İki

137K 6.1K 5.1K
                                    

Medya: Kayra

🍒

Yaklaşık yarım saatlik gergin geçen bir yoldan sonra içinde bulunduğumuz lüks araba bir villaya giriş yapmıştı. Bir dakika, burası villa değil büyük ihtimalle malikane falan olmalıydı.

Bu ne abi? Bütün sülale bu evde mi kalıyor?

Araba durduğunda sırayla indik. En son ben indim. Sevgi hanım gülümseyerek bana döndü "Evine, hoşgeldin kızım." Dedi.

Yüzümü buruşturarak ona baktım. "4 kişi bu koca büyük evde nasıl yaşıyorsunuz?" Diye sordum.

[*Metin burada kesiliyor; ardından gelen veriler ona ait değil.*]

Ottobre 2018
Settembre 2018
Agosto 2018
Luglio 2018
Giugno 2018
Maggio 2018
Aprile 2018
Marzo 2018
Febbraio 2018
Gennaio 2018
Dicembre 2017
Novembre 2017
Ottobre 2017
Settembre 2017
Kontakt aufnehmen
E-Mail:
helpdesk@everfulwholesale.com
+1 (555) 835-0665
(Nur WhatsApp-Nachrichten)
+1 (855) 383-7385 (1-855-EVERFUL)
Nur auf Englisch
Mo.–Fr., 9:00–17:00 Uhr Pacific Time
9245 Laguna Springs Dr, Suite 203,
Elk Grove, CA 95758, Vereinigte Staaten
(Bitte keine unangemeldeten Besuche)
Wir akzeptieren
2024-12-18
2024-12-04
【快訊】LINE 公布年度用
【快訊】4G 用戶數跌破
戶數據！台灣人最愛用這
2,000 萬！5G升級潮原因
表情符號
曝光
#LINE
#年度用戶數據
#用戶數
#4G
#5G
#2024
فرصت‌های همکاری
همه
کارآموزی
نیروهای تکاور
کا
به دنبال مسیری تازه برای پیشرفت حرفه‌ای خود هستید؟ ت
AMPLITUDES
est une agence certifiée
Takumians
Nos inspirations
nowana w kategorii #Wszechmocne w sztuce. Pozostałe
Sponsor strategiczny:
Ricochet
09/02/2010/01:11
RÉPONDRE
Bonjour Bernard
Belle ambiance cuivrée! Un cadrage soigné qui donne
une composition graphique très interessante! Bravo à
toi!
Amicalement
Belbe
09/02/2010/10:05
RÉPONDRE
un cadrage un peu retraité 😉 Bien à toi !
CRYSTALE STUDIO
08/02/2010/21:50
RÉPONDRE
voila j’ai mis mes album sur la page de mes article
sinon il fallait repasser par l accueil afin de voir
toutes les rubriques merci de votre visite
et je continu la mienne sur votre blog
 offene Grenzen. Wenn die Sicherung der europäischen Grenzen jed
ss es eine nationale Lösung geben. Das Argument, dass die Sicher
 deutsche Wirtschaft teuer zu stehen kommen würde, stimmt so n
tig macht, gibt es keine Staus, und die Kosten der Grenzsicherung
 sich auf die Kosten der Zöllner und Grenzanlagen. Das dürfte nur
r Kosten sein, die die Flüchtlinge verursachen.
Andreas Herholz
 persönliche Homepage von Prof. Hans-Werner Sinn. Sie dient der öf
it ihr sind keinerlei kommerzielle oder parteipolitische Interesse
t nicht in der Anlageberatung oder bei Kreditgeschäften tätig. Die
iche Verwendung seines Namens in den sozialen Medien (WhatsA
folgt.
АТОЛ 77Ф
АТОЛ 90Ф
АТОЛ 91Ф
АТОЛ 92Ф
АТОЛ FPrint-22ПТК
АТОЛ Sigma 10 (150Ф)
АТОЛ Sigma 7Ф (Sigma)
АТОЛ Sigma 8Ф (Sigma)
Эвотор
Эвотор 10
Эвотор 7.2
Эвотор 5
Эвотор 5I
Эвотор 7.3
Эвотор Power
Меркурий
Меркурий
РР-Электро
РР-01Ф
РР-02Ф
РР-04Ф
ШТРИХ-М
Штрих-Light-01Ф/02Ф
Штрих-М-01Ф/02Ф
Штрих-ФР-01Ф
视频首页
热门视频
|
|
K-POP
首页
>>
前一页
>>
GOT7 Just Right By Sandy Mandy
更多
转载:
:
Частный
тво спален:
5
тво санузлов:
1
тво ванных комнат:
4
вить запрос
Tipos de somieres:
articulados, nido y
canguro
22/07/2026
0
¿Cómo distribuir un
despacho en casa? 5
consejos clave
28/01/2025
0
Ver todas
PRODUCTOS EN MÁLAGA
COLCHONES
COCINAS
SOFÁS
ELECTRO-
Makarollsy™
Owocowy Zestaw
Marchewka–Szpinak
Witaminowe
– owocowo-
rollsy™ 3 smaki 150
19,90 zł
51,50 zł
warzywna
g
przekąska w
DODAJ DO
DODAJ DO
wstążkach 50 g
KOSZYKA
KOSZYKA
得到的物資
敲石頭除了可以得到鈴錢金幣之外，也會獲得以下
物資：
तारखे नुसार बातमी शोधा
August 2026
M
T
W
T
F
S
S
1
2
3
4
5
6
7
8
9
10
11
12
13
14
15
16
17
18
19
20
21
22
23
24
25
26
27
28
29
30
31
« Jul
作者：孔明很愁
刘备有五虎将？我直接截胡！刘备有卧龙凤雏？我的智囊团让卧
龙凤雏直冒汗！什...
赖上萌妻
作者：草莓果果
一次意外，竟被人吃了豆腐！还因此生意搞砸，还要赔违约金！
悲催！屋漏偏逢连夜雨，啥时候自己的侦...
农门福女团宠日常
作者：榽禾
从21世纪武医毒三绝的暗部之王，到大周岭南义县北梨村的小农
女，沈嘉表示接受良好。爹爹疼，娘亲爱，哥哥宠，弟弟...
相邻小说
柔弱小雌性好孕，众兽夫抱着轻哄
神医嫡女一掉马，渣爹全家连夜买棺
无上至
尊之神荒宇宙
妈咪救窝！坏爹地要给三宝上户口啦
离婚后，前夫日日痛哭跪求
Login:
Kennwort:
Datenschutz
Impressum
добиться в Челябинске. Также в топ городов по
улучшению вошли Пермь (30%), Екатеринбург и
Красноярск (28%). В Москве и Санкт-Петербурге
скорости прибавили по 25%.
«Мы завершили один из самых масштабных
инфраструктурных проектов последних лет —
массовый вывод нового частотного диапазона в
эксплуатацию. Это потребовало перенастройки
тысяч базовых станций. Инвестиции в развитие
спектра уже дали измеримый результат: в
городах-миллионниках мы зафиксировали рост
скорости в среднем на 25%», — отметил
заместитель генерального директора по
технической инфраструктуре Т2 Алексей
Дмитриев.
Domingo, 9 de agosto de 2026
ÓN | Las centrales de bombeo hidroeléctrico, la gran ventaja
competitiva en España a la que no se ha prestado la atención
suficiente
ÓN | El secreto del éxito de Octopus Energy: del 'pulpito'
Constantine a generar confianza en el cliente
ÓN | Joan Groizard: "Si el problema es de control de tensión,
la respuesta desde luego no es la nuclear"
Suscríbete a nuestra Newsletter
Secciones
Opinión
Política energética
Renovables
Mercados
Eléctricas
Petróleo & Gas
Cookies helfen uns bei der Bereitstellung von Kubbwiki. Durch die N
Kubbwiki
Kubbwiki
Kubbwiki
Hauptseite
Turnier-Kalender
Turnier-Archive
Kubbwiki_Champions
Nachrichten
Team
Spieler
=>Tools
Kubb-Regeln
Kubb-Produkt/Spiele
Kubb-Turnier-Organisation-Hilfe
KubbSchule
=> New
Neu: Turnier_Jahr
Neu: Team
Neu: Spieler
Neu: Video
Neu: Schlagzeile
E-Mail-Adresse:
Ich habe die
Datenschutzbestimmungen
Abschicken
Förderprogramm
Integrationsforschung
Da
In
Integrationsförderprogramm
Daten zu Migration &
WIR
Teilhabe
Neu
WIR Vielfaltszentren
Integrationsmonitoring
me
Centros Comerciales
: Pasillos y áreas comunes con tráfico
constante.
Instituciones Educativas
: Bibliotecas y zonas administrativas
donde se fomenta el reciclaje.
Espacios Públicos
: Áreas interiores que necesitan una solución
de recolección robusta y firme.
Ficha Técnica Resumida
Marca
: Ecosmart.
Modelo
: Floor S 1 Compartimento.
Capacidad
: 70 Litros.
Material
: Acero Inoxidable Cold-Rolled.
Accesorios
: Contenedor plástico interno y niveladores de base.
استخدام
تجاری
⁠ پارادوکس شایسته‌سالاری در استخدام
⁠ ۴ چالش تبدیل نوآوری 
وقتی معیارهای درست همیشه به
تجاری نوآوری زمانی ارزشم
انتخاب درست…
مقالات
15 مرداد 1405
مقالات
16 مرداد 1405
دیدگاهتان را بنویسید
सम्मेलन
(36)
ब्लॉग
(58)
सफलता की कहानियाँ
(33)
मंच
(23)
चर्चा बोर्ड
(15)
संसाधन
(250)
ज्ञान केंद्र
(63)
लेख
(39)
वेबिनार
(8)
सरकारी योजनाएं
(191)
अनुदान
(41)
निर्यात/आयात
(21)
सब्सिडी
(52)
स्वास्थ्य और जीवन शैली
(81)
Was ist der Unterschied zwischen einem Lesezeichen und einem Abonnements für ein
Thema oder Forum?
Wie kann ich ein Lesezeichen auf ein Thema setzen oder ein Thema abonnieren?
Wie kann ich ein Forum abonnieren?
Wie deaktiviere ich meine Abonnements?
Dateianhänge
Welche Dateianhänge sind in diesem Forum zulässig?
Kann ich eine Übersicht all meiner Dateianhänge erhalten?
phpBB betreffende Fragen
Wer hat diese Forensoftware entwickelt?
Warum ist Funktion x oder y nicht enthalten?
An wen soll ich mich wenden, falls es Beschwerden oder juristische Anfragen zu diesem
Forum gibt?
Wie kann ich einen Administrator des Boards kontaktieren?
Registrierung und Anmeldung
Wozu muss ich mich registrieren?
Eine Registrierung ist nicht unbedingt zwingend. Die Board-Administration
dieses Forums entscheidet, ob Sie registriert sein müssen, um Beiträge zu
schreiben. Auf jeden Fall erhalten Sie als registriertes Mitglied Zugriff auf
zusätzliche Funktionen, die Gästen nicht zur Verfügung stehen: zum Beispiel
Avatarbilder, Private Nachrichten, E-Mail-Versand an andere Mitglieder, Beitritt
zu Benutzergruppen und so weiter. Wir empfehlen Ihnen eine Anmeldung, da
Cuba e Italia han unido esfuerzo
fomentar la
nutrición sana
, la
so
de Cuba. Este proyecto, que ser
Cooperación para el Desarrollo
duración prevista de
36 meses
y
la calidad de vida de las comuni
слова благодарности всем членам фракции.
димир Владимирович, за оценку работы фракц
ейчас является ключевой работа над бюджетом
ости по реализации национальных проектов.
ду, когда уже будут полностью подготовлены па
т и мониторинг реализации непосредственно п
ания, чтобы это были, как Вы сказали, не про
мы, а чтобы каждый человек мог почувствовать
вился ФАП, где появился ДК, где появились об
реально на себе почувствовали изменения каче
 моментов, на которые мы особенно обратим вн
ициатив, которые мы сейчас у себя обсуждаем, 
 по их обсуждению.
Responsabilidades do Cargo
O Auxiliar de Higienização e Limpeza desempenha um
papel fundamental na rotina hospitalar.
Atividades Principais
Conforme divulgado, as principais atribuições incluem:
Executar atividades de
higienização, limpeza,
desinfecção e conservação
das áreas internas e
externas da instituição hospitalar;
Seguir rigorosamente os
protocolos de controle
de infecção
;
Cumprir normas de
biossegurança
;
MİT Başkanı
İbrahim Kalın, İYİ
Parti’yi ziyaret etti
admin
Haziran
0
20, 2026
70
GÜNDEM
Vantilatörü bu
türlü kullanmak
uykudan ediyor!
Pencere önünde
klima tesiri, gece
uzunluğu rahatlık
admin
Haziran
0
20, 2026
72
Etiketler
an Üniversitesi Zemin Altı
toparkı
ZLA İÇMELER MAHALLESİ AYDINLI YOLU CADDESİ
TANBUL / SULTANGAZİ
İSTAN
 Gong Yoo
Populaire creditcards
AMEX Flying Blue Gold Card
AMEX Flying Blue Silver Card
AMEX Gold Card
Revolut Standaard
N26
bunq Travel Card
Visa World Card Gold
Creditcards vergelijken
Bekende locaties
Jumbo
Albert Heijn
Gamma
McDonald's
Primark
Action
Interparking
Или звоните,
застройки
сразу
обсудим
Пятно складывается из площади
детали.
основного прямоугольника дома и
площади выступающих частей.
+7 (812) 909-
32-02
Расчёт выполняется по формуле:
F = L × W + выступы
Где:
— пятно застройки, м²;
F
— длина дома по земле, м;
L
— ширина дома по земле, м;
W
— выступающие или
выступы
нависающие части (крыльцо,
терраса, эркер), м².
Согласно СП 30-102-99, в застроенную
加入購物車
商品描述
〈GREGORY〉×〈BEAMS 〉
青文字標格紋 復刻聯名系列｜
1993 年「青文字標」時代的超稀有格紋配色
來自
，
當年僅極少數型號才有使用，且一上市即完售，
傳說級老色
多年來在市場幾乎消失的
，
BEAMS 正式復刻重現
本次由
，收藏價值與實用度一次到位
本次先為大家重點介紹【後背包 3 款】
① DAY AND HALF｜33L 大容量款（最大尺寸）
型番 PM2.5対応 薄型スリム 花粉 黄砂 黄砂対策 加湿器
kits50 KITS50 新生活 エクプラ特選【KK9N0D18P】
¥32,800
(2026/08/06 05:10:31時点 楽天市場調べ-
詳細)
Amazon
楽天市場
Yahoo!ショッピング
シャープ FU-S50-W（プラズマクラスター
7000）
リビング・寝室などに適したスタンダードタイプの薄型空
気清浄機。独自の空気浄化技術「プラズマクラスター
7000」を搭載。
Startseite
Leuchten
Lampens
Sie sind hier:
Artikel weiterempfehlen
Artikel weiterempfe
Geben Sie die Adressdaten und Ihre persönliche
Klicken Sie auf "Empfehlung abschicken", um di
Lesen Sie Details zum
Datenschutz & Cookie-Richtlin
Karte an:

Tamam bizimde maddi durumumuz kötü değildi iki katlı müstakil bir evde oturuyorduk. O baba denilecek adam avukattı ve iyi bir gelirdi vardı ama bu, bu bildiğimiz filmlerde bulunan evlerden, pardon malikanelerden biriydi.

Cihan bey gülümsedi "Aslında bu evde 4 kişi yaşamıyorduk. Yani bir süre önceye kadar öyleydi ama haklısın uzun zamandır 4 kişi yaşıyoruz." Tek kaşımı kaldırarak ona baktım. "Normalde kaç kişi kalıyordunuz?"

Gülümseyerek elini sırtıma koydu "İlk önce içeri girelim sonra uzunca konuşuruz, kızım." Dedi. Kafamı sallayarak onayladım.

Efe, denilen kardeş müsveddesi velet bana ters ters bakarak önden eve girdi.

Zaten ilk duyduğumda bir şok etkisi yaşamıştım, bir de üstüne triplerini çekiyordum.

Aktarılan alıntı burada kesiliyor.